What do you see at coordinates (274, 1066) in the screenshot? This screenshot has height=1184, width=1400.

---

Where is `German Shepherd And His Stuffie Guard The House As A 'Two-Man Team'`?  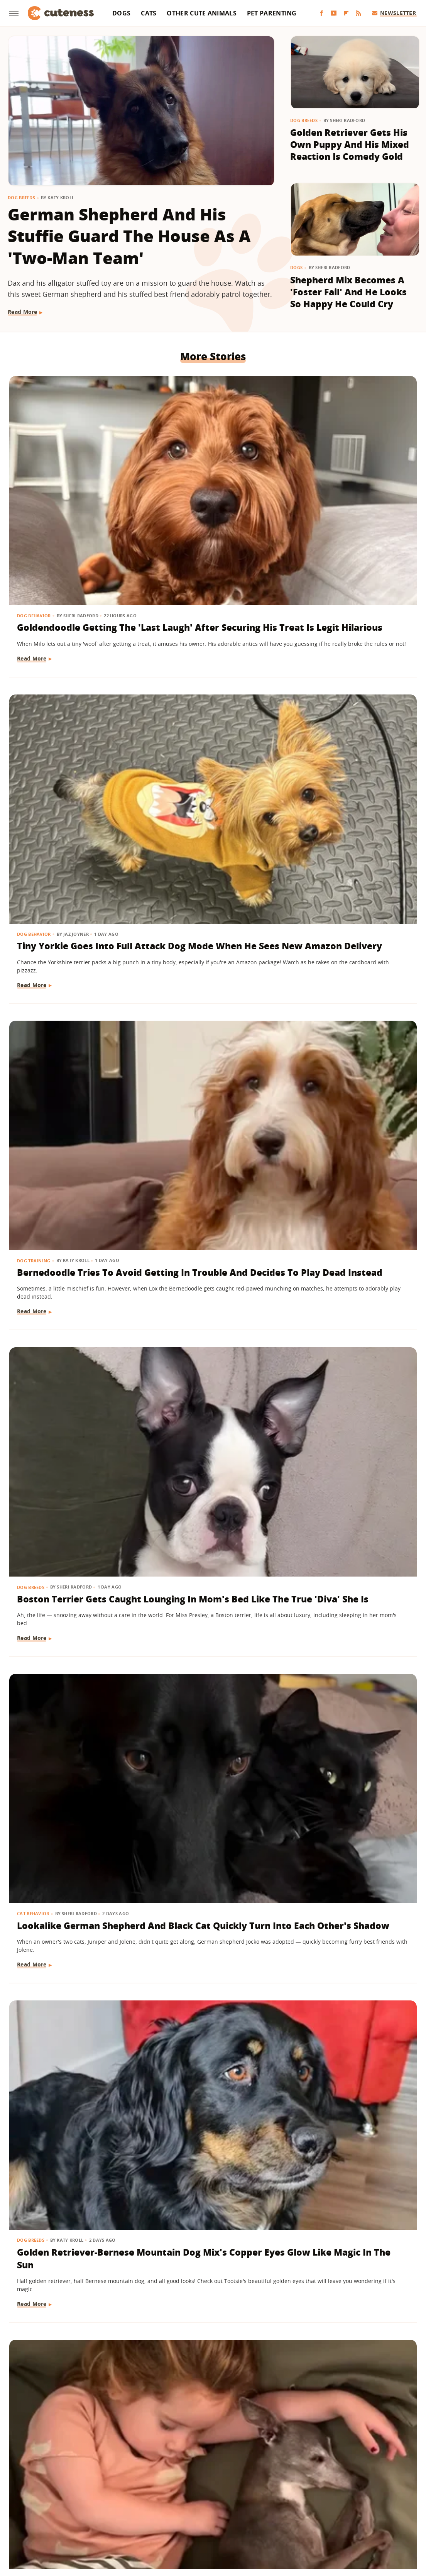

==

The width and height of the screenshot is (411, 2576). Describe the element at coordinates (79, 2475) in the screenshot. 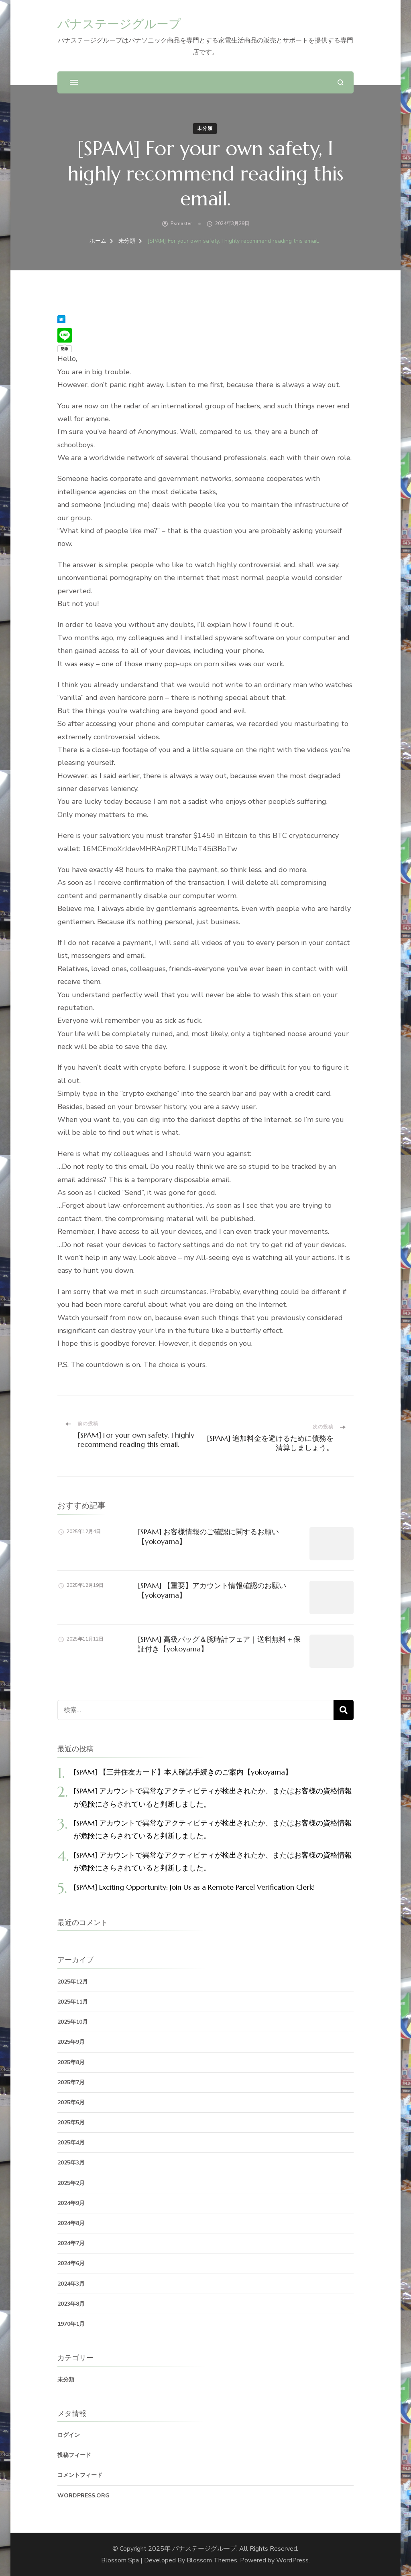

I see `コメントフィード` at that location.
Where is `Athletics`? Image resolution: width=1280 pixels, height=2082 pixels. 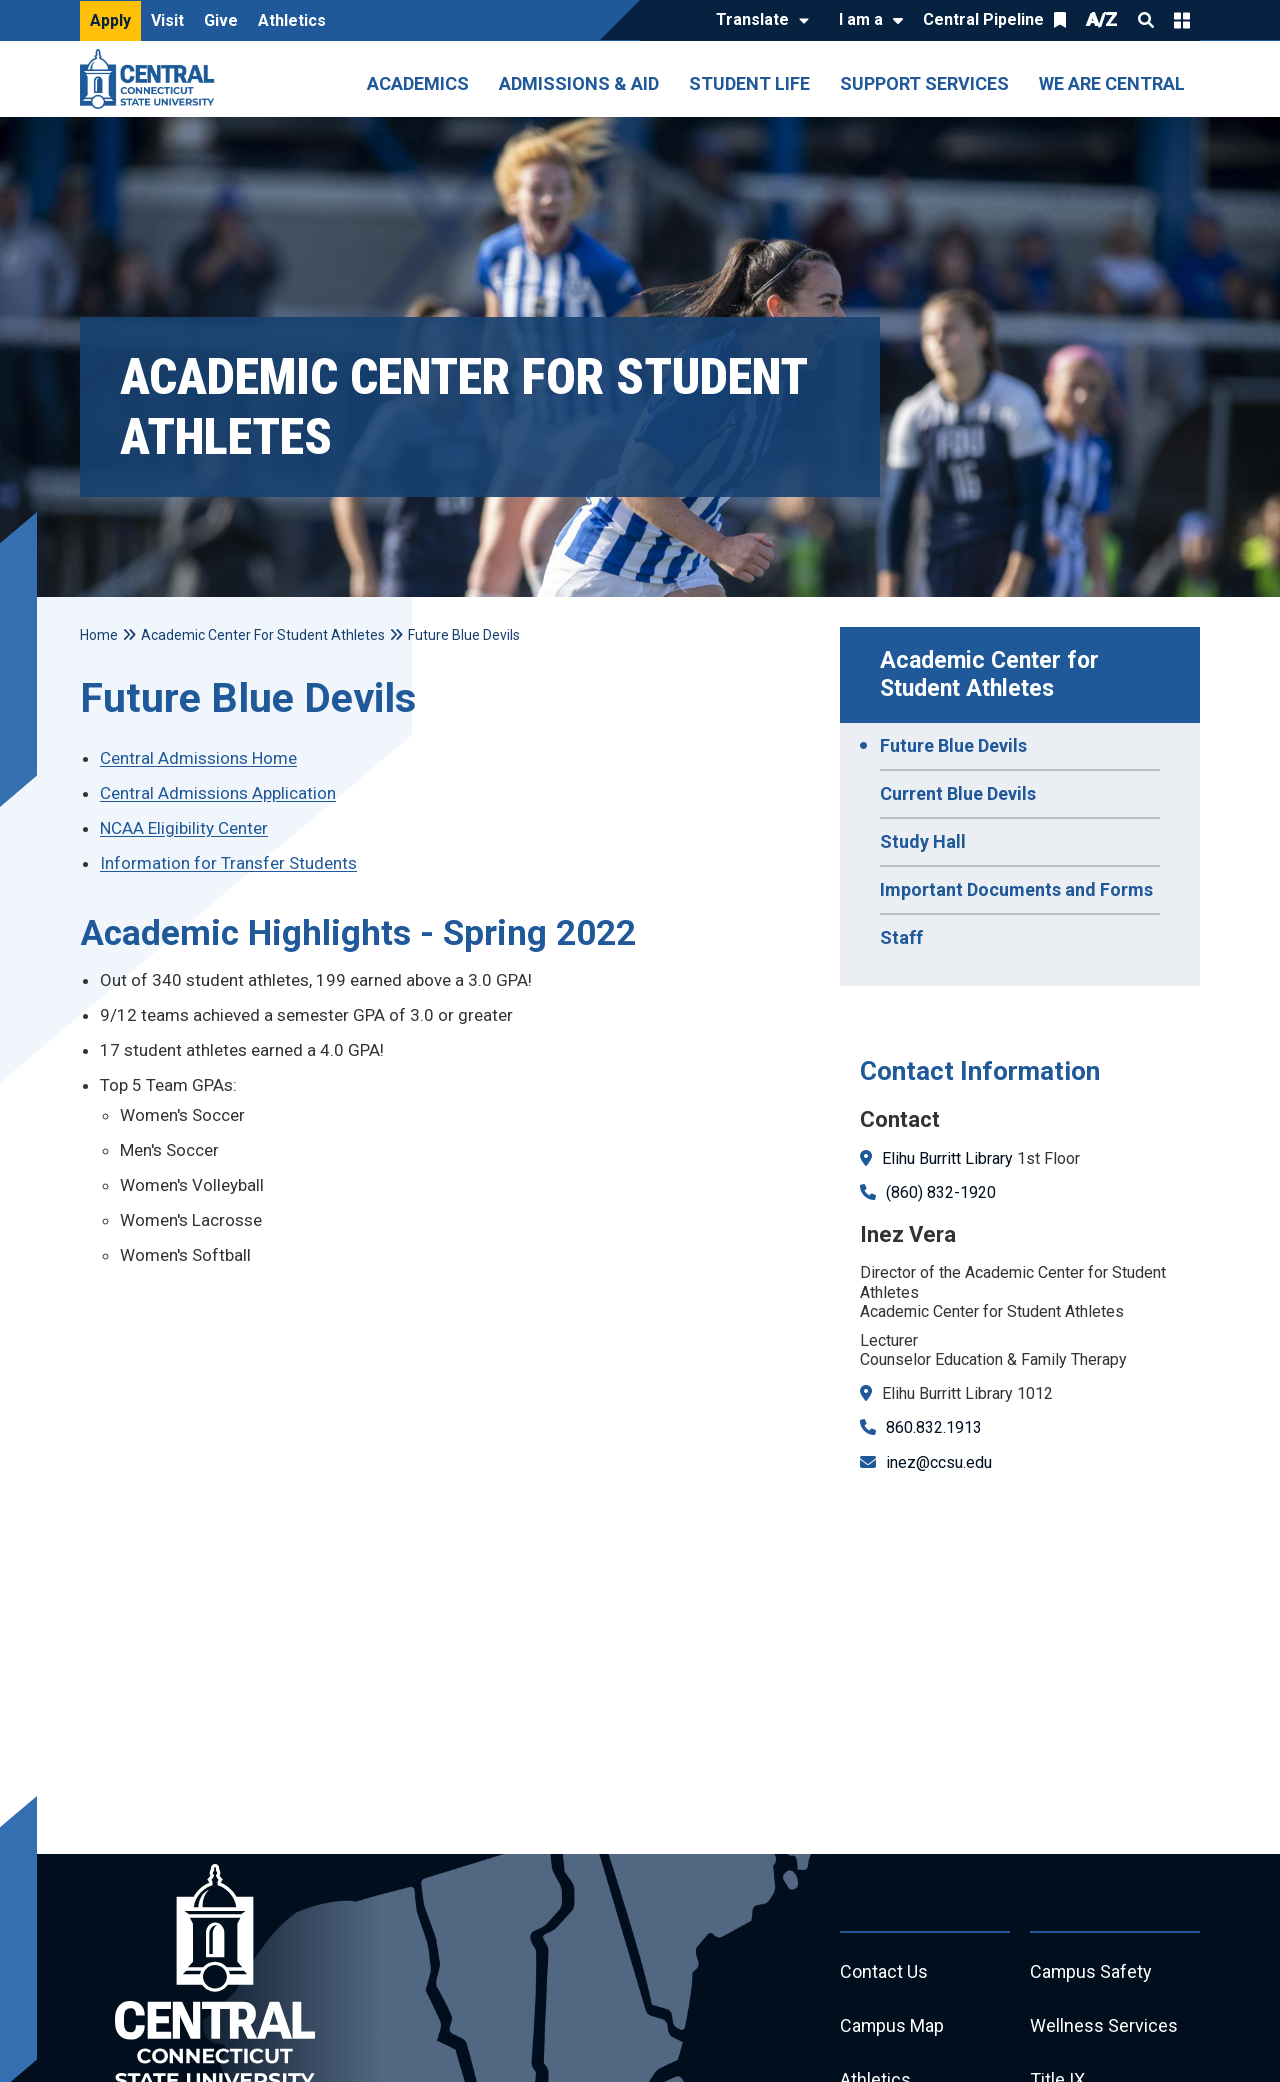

- **ACTIVITY**: Working from the data above, repeat exactly, and only, the lines that begin at the line containing "The width and" and stop after the line containing "pixels, height=2082 pixels."; pictures are not copied.

- **COMPLETED TASK**:
The width and height of the screenshot is (411, 2576). Describe the element at coordinates (79, 2475) in the screenshot. 

I see `コメントフィード` at that location.
Where is `Athletics`? Image resolution: width=1280 pixels, height=2082 pixels. 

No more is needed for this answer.